Кстати, день рождения Лас сначала категорически отказывался отмечать. Понадобилось много сил и выдумки, чтобы праздник стал праздником, а не пыткой.
— Потом я выгнал их и закрыл дверь.
— Это точно? — спросил Найири.
Принц кивнул.
— Понятно. Дальше, — настойчиво попросил Найири.
Ласайента закусил губу.
— Я сменил пол и потерял сознание. А когда очнулся, то увидел… — йёвалли бросил короткий взгляд на Найири и тот вдруг, наконец, заметил, что у него сладко замирает сердце, когда мальчик вот так взмахивает своими густыми и длинными ресницами. Что за?…
— Повтори! — приказал он.
Принц покраснел и открыл было рот, но Найири уточнил:
— Еще раз посмотри на меня и сразу опусти глаза.
Принц удивленно послушался. Ощущения повторились. Ашурт взял Ласа за подбородок и внимательно посмотрел ему в глаза. Потом окинул его всего пытливым пристальным взглядом. Молодежь удивленно глядела на него, ничего не понимая.
— Да, парочка из вас подобралась просто потрясающая, — пожевав губы, проговорил Найири.
Демоны переглянулись.
Как же он сразу не заметил этого? Да одно только недавнее происшествие в гостинице должно было привлечь его внимание! Там мальчишка неплохо себя показал, а они с Андерсом проморгали очевидное.
— Дальше рассказывай. Потом объясню, — хмыкнул Найири.
Йёвалли освободил руки из подмышек и стиснул пальцы в кулаки. Очень не хотелось возвращаться обратно в ту проклятую богами ночь, перевернувшую всю его жизнь, но принц собрался с духом, и снова нырнул в нее, как в холодную воду.
— Дальше мне стало очень страшно. Даже не помню, как оделся. Я хотел бежать к Андерсу и все рассказать. Думал, что он поймет и поможет, — Лас закусил губу.

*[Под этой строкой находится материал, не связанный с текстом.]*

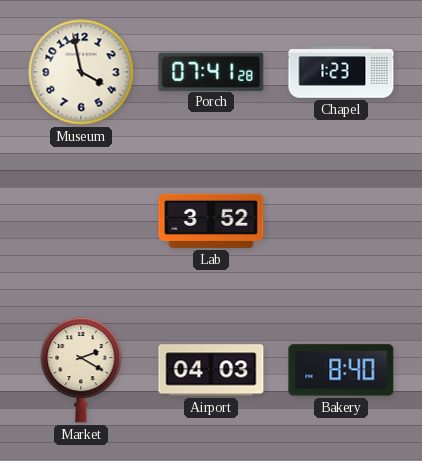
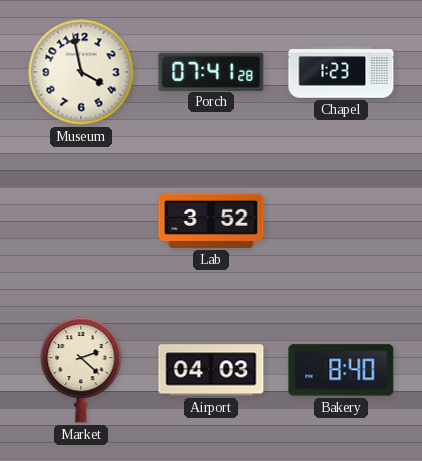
Market: 2:20 -> 2:22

Вот дьявол, мальчишка верил отцу, а тот в сущности его предал. А это мы не прощаем никому и никогда. Не умеем. Демон может понять и простить ошибку, но предательство — ни за что! Поэтому так ценятся Слово и Договор. У Андерса нет шансов практически никаких.
— Он сам пришел. Совсем неожиданно, — у принца дернулся уголок рта, — и не узнал меня. Глаза другие, костюм мужской и вообще. Он кричал на меня, потом ударил, — принц непроизвольно дотронулся до шрама на брови, — и потащил в башню.

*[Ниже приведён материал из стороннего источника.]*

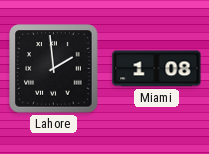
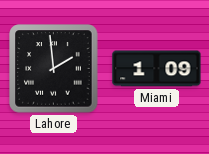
Miami: 1:08 -> 1:09
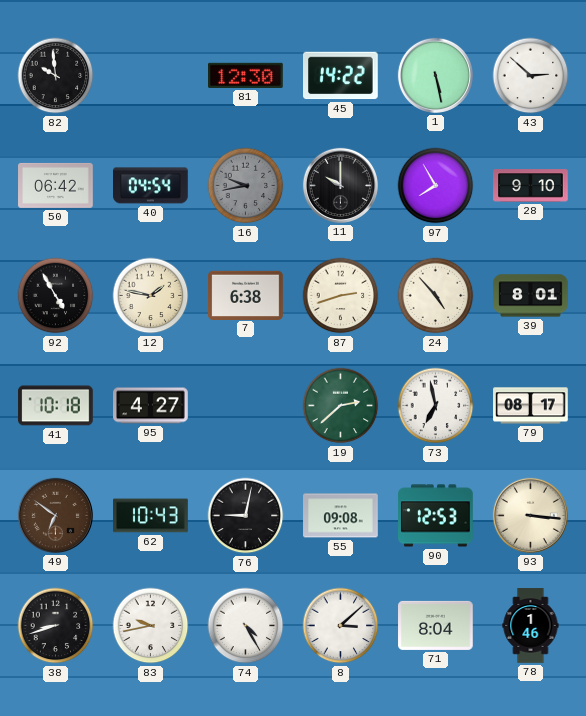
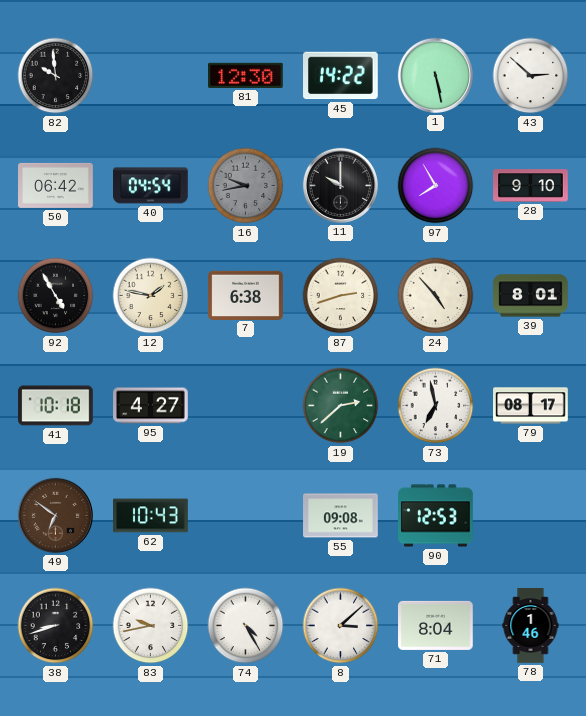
76: 9:02 -> none
93: 3:16 -> none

— Что было потом? — Повелитель попытался поймать взгляд Ласайенты.
Бесполезно. Глаза мальчика бездумно смотрели в одну точку.

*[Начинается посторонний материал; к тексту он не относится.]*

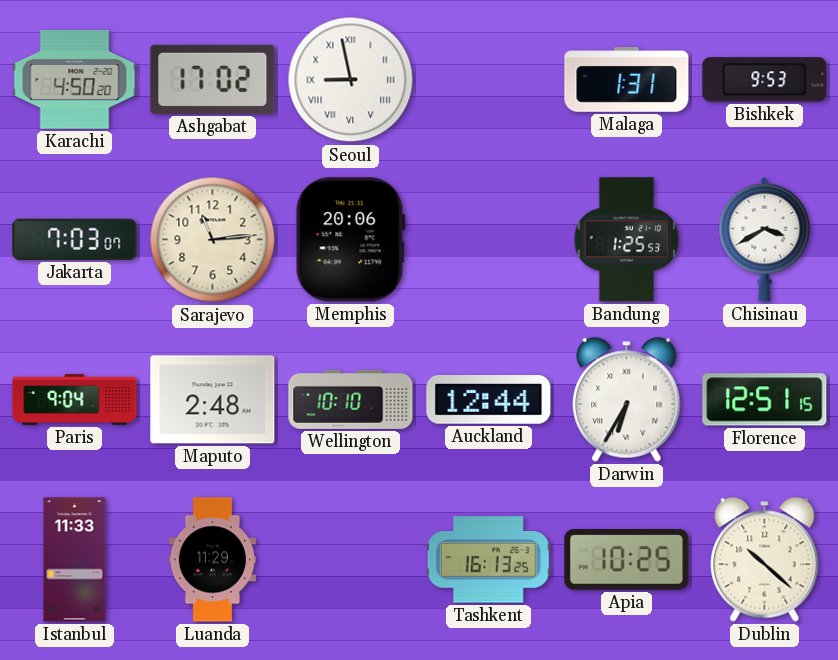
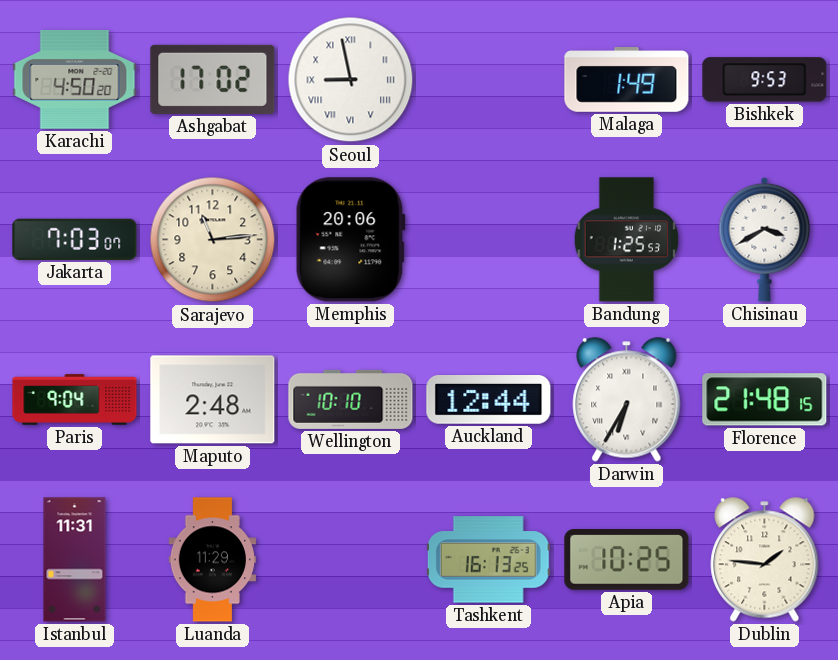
Malaga: 1:31 -> 1:49
Florence: 12:51 -> 21:48
Istanbul: 11:33 -> 11:31
Dublin: 10:22 -> 1:46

Принц поежился, вспоминая время, проведенное в камере. Может, это были минуты, но они показались ему вечностью. Тишина, темнота и холод, обволакивающие его со всех сторон, заставляли вжиматься в стену и мелко дрожать от непривычного липкого страха. Он помнил, как сидел, скорчившись, крепко обхватив колени, и пытался унять стучащие зубы, сжимая их. Помогало плохо. Особенно, когда он услышал скребущиеся звуки и тихий цокот маленьких коготков по камню.
— Я долго сидел в камере. Там бегали такие жирные крысы. Я еще подумал, что их специально откармливают, — принц судорожно вздохнул, — потом пришел Наргизе с охранниками.
Лас будто наяву видел, как лягнула дверь, заставив его сильно вздрогнуть от неожиданности. Ее распахнули ударом ноги и придержали, чтоб не мешала. Факел осветил камеру, больно резанув по глазам, привыкшим к темноте. Принц прикрыл их рукой, силясь разглядеть вошедших. Помощник отца с охранниками. Они зашли и затворили за собой дверь. Сердце бешено заколотилось в предчувствии беды, но Ласайента остался сидеть, еще крепче обхватив колени, чтобы скрыть предательскую дрожь. Вжался в спасительный угол, понимая, что это ему не поможет, но все-таки….
Лас запнулся и замолчал, стиснув руки еще сильнее. Сантилли сжал его тонкие холодные пальцы.
— Он сказал, что принес Слово Повелителя, — йёвалли поднял на Найири полные муки глаза: «Не заставляй вспоминать, не надо!».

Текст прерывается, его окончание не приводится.